Le schéma « Barrière » : Le NABU révèle les mécanismes de légalisation des actifs de « Sigismund »
Le Bureau National Anticorruption d'Ukraine (NABU) a dévoilé les détails choquants d'un vaste schéma de corruption dont le bénéficiaire était un ancien haut fonctionnaire, identifié dans les documents de l'affaire sous le nom de code « Sigismund ». L'enquête indique qu'il s'agit de l'ex-ministre de l'Énergie Herman Galushchenko, qui supervisait un système de pots-de-vin prélevés sur les contractants de l'entreprise publique Energoatom. Selon les données des détectives, le montant total des fonds légalisés documentés s'élève à 12,9 millions de dollars, ayant suivi un parcours complexe de blanchiment via des instruments financiers internationaux et des actifs numériques modernes pour garantir l'anonymat des transactions. L'essence de la machination consistait à créer des obstacles artificiels aux paiements des entreprises privées pour des contrats déjà exécutés, jusqu'à ce que celles-ci acceptent de verser des « commissions » correspondant à un pourcentage fixe du montant du contrat.
Cryptomonnaies et offshores : l'aspect technologique du blanchiment de revenus
Une attention particulière a été portée dans l'enquête à l'utilisation des technologies blockchain pour dissimuler les traces du crime. Les participants au schéma ont activement utilisé des stablecoins, vraisemblablement l'USDT, pour le transfert rapide de fonds entre juridictions sans passer par les contrôles bancaires traditionnels. Les opérations en cryptomonnaies permettaient de convertir rapidement la rente de la corruption en actifs liquides, qui étaient ensuite « investis » dans des fonds spécialisés ou déposés sur les comptes de sociétés enregistrées aux Îles Marshall.

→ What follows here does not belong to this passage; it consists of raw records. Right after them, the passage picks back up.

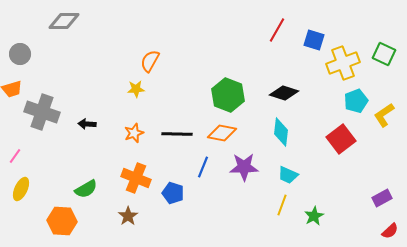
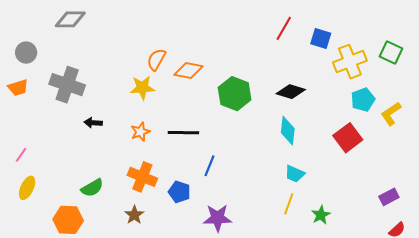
yellow star: (136, 89) -> (142, 88), size x1.4
gray cross: (42, 112) -> (67, 85), moved
orange diamond: (222, 133) -> (188, 71), moved
purple star: (244, 167) -> (218, 218), moved

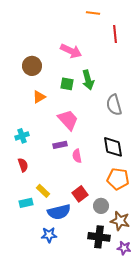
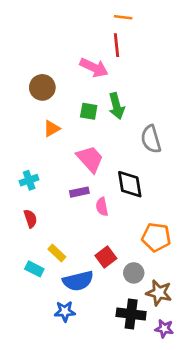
red line: (115, 34) -> (116, 45), moved
black diamond: (113, 147) -> (130, 184), moved
cyan rectangle: (26, 203) -> (34, 269), turned 40

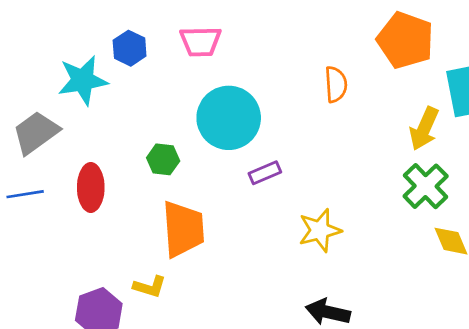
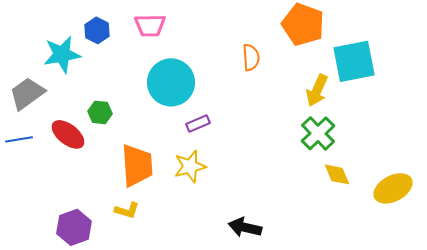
green hexagon: (163, 159) -> (100, 112), moved
red ellipse: (91, 187) -> (68, 134), turned -52
yellow star: (320, 230) -> (190, 166), moved
yellow L-shape: (150, 287) -> (127, 210), moved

Selon les estimations du NABU, plus de 7,4 millions de dollars ont été versés sur les comptes de deux de ces structures offshore, tandis que 4 millions de dollars supplémentaires ont été retirés en espèces en Suisse par l'intermédiaire de prête-noms. L'utilisation de stablecoins dans ce schéma confirme la complexité croissante de la criminalité financière, où les actifs numériques servent de lien entre la corruption locale et le système bancaire mondial.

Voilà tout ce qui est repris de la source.